1. ¿Conoces alguna otra historia en la que un padre y un hijo se enfrenten?
Si no se te ocurre ninguna, puedes buscar información en Internet o en
alguna enciclopedia sobre alguna de estas parejas: el rey Arturo y
Mordred; Wotan y Sigfrido; el doctor Frankenstein y su criatura; Luke
Skywalker y Darth Vader; Ilúvatar y Melkor; Bilbo y Frodo Bolsón
(recuerda la escena del anillo en Rivendel). Cuenta la historia, poniendo
especial atención en estos dos aspectos: por qué se produce el
enfrentamiento entre padre e hijo y cómo se resuelve.
2. Reflexiona si a tu juicio la relación madre-hija es similar a la de padrehijo. ¿Hay también rivalidad entre ambas? ¿Conoces alguna historia,
real o ficticia, en que madre e hija se enfrenten? Si no recuerdas
ninguna, busca información en Internet o en alguna enciclopedia (¿te
suena este enunciado?) sobre alguna de estas parejas u obras:
Clitemnestra y Electra; el romance de Delgadina; La malquerida, de
Jacinto Benavente. Puedes también intentar localizar alguna información
sobre lo que los psicólogos llaman el complejo de Electra.

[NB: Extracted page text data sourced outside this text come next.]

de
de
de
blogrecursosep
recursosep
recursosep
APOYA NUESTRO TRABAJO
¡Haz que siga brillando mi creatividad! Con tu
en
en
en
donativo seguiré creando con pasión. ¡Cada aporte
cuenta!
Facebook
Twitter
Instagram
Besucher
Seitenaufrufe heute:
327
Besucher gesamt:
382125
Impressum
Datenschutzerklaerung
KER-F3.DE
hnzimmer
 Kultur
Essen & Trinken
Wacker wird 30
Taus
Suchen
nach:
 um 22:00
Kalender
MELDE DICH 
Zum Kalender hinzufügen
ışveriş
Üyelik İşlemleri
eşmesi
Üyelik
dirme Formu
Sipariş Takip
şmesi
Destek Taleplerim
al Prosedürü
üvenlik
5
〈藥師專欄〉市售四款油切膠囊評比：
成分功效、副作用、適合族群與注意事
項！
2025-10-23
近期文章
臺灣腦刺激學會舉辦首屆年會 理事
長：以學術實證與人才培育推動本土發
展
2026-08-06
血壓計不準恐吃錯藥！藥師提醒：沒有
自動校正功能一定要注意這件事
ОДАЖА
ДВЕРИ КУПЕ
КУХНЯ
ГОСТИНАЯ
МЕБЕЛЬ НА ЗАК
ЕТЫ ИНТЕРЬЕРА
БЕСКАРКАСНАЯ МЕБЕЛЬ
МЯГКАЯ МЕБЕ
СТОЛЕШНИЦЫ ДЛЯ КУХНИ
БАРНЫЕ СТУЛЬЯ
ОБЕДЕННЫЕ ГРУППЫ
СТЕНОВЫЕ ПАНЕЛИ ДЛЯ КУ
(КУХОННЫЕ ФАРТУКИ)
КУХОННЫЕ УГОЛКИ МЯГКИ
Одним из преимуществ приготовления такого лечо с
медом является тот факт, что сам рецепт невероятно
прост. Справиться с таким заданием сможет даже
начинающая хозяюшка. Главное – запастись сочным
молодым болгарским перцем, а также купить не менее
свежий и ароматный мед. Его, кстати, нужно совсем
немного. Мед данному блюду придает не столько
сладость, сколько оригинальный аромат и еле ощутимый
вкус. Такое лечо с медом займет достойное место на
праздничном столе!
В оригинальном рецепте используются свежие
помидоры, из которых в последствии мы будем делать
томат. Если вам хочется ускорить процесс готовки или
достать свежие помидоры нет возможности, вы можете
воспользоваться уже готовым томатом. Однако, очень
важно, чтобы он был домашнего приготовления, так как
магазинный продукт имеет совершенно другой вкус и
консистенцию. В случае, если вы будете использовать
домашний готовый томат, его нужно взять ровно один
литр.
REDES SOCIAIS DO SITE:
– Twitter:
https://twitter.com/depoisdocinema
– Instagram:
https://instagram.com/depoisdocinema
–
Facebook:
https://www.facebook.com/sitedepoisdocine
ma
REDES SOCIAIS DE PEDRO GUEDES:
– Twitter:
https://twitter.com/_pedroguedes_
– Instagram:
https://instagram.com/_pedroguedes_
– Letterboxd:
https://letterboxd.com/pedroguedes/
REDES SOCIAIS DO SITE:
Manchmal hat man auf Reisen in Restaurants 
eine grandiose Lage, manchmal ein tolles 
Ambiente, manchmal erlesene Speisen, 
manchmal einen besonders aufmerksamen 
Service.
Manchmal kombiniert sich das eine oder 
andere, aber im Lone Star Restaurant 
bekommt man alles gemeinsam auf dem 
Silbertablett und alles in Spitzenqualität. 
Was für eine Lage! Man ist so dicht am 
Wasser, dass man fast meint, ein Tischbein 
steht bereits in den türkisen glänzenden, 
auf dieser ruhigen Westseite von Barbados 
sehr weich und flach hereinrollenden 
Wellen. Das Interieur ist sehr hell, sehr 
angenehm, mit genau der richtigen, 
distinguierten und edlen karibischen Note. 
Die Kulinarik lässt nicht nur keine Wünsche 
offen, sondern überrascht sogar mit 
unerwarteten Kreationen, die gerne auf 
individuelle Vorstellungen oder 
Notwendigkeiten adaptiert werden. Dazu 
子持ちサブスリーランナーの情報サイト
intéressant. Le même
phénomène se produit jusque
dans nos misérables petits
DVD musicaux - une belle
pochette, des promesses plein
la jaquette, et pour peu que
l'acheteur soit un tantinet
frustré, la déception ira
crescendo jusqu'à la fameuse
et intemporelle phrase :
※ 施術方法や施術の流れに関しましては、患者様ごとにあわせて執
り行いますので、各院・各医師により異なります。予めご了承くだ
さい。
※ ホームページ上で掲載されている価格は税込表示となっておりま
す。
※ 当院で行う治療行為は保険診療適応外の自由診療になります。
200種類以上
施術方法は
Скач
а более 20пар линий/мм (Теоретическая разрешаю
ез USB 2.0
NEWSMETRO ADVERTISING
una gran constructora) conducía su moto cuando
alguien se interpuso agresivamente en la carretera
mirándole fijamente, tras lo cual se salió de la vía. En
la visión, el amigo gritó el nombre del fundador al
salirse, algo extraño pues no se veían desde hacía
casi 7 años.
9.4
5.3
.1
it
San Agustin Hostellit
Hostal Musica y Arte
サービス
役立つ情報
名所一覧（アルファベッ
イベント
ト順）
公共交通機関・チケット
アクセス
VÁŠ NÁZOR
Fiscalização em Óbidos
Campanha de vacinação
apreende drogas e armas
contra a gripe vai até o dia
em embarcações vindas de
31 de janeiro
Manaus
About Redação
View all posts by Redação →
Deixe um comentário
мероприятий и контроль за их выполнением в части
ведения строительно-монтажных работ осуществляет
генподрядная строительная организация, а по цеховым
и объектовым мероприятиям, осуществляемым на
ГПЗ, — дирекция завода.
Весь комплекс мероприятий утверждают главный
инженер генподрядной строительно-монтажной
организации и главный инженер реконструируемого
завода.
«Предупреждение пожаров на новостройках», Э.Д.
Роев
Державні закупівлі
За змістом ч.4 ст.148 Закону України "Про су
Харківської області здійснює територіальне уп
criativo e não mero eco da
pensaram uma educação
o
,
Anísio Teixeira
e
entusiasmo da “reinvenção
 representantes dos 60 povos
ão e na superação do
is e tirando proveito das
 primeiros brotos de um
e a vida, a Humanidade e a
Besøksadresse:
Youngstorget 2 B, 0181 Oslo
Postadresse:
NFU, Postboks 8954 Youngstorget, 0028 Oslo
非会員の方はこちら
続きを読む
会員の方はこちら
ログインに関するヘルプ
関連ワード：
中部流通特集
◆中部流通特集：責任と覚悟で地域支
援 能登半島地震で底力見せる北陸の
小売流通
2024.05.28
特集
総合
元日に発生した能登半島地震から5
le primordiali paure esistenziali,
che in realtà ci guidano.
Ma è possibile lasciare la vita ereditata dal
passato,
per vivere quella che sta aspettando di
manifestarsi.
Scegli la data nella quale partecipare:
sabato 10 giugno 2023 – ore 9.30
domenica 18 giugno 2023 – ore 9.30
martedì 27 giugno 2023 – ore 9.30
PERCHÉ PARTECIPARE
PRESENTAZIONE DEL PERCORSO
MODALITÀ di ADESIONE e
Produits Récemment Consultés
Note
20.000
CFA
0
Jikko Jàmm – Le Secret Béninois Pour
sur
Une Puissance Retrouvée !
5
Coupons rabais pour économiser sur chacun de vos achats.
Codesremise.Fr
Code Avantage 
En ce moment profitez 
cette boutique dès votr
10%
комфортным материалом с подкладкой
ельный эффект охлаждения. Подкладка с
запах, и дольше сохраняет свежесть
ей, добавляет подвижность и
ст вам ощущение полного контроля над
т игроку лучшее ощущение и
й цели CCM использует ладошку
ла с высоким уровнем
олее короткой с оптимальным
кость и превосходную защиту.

3. Antes hemos sugerido que Freud no estuvo muy acertado cuando eligió
la historia de Edipo como modelo de agresividad entre padre e hijo.
Busca información sobre esta leyenda y comprueba los siguientes
aspectos: ¿quiere Edipo matar a su padre y casarse con su madre? ¿En
qué circunstancias y por qué mata a Layo y se casa con Yocasta?
Contestadas estas preguntas, plantéate esta última: ¿esta historia habla
del deseo de los hijos de matar a sus padres o de cómo el destino te
obliga a hacer lo que no quieres ni deseas?